Dona Irene – um pedacinho da mesa russa no Rio

0
132
views

No último sábado, em busca de uma comidinha russa, partimos para Teresópolis, de olho na típica mesa russa do restaurante Dona Irene. E, como da primeira vez que fomos, não nos decepcionamos. Mesmo com o preço salgadinho, mas justo, a comida desceu muito bem, ainda mais com a ajuda da vodka nazdaróvie, feita na própria casa, e com teor alcoólico um pouco menor do que a vodka comum (37,5%, contra 45%).

Chegar lá não é tão difícil. Para quem está na Av. Feliciano Sodré – a principalzona de Terê – o restaurante fica na rua Tenente Luiz Meirelles, em direção ao bairro Bom Retiro. Mas lembre de fazer reserva antes, pelo telefone ou pelo e-mail. Sobretudo nos finais de semana, quando a casa costuma lotar. E, na reseva, você precisa ainda escolher seu prato principal: varyenki, pozharski, frango à Kiev, podzharka, filé, caquile ou beef strogonoff. Para ter um sabor mais russo, recomendo o varyenki. São pequenos pedacinhos de massa recheada com batatas e ervas, com cebolinha e filé. Varyenki é nome ucraniano para o prato.
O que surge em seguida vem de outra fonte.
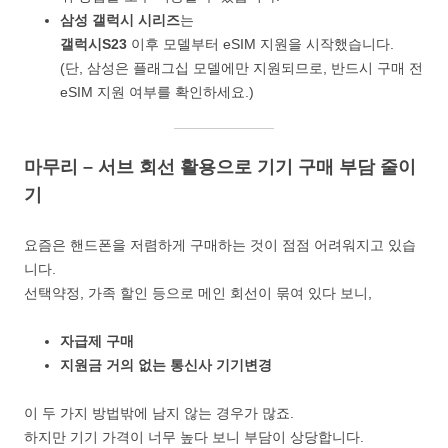
삼성 갤럭시 시리즈
는
갤럭시S23
이후 모델부터 eSIM 지원을 시작했습니다.
(단, 삼성은 플래그십 모델에만 지원되므로, 반드시 구매 전
eSIM 지원 여부를 확인하세요.)
마무리 – 서브 회선 활용으로 기기 구매 부담 줄이
기
요즘은 핸드폰을 저렴하게 구매하는 것이 점점 어려워지고 있습
니다.
선택약정, 가족 할인 등으로 메인 회선이 묶여 있다 보니,
자급제 구매
지원금 거의 없는 통신사 기기변경
이 두 가지 방법밖에 남지 않는 경우가 많죠.
하지만 기기 가격이 너무 높다 보니 부담이 상당합니다.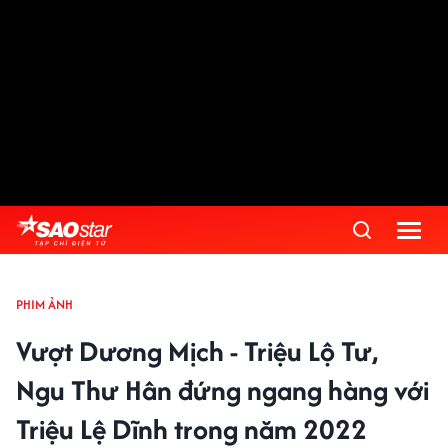
PHIM ẢNH
Vượt Dương Mịch - Triệu Lộ Tư,
Ngu Thư Hân đứng ngang hàng với
Triệu Lệ Dĩnh trong năm 2022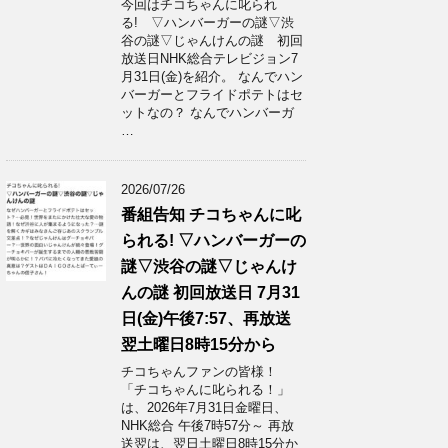
今回はチコちゃんに叱られ
る! ▽ハンバーガーの謎▽渋
谷の謎▽じゃんけんの謎 初回
放送日NHK総合テレビジョン7
月31日(金)を紹介。 なんでハン
バーガーとフライドポテトはセ
ットなの？ なんでハンバーガ
…
2026/07/26
番組告知 チコちゃんに叱
られる! ▽ハンバーガーの
謎▽渋谷の謎▽じゃんけ
んの謎 初回放送日 7月31
日(金)午後7:57、再放送
翌土曜日8時15分から
チコちゃんファンの皆様！
「チコちゃんに叱られる！」​
は、2026年7月31日金曜日、
NHK総合 午後7時57分～ 再放
送翌は、翌日土曜日8時15分か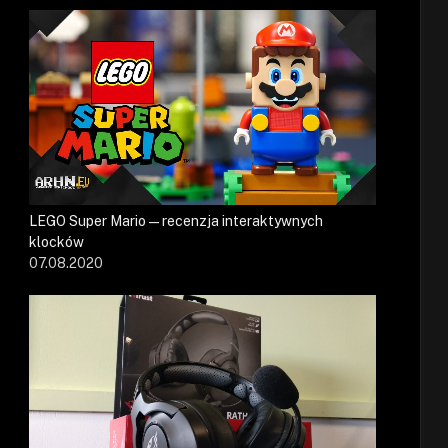
LEGO Super Mario — recenzja interaktywnych
klocków
07.08.2020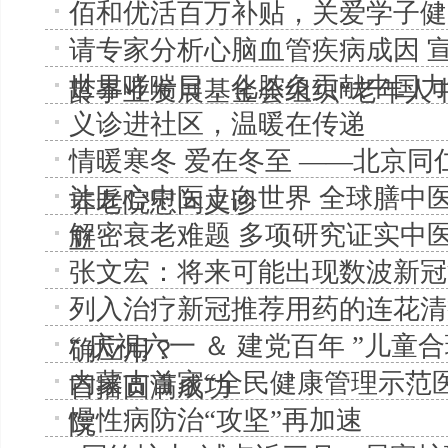
佰和优活百万补贴，关爱学子健
请专家分析心脑血管疾病成因 
世界哮喘日，化脓灸贡献中国力
龄事业发展基金会组织“老年人中医
义诊进社区，温暖在传递
情暖寒冬 爱在冬至 ——北京
让匠心中医走向世界 全球膳中
养老院慰问义诊
解密衰老难题 多项研究证实中
立
张文宏：将来可能出现数波新冠
列入治疗新冠推荐用药的连花清
“ 庆祝六一 ＆ 建党百年 ”儿
确应用？
内蒙古首家“全民健康管理示范
首播圆满成功
慢性病防治“攻坚”再加速
院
Na Polônia, é conhecido como ‘pierogi’, enquanto na Rússia são chamados de ‘pel´meni’. Os outros pratos são da chamada ‘alta cozinha’ russa, com muita influência ocidental. São gostosos? Sim. Mas não são muito russos não.


entradas - zakuski
entradas - zakuski
borsch com smetana
frango a kiev
varenki e file com cebolas fritas
varenki, pierogi ou pelmeni
sobremesas - pave de pitanga
vodka servida no gelo
armario com matryoshkas
matryoshkas na parede
matryoshkas na parede

Aliás, o prato principal é a quarta fase do banquete que o Dona Irene serve. A festa começa com os ‘zakuskis’, que meu grande professor Alberto da UFRJ costumava traduzir como ‘acepipe’. E gente insistia em dizer que eram ‘belisquetes’. Tem pepino, cenoura, pasta, pão, arenque, caviar. É bom mesmo para começar. A fase dois da brincadeira oferece um delicioso ‘borsch’ – a sopa de beterraba. Fato que no Dona Irene ele é forte, muito, muito ucraniano (o russo é mais ralinho). Mas o ‘borsch’ é muito popular por toda Europa, sobretudo na comunidade judaica. E aqui ele vem com a tradicionalíssima ‘smetana’, o creme azedo que a turma russa lasca em quase tudo. Uma delícia. Aqui você também pode provar os ‘pierozhki’, ou pastelzinhos russos. Que, aliás, lembram muito aqueles ‘thrash’ que a gente come em qualquer barraquinha pelos metrôs de Moscou. Só que aqui eles são mais gostosos…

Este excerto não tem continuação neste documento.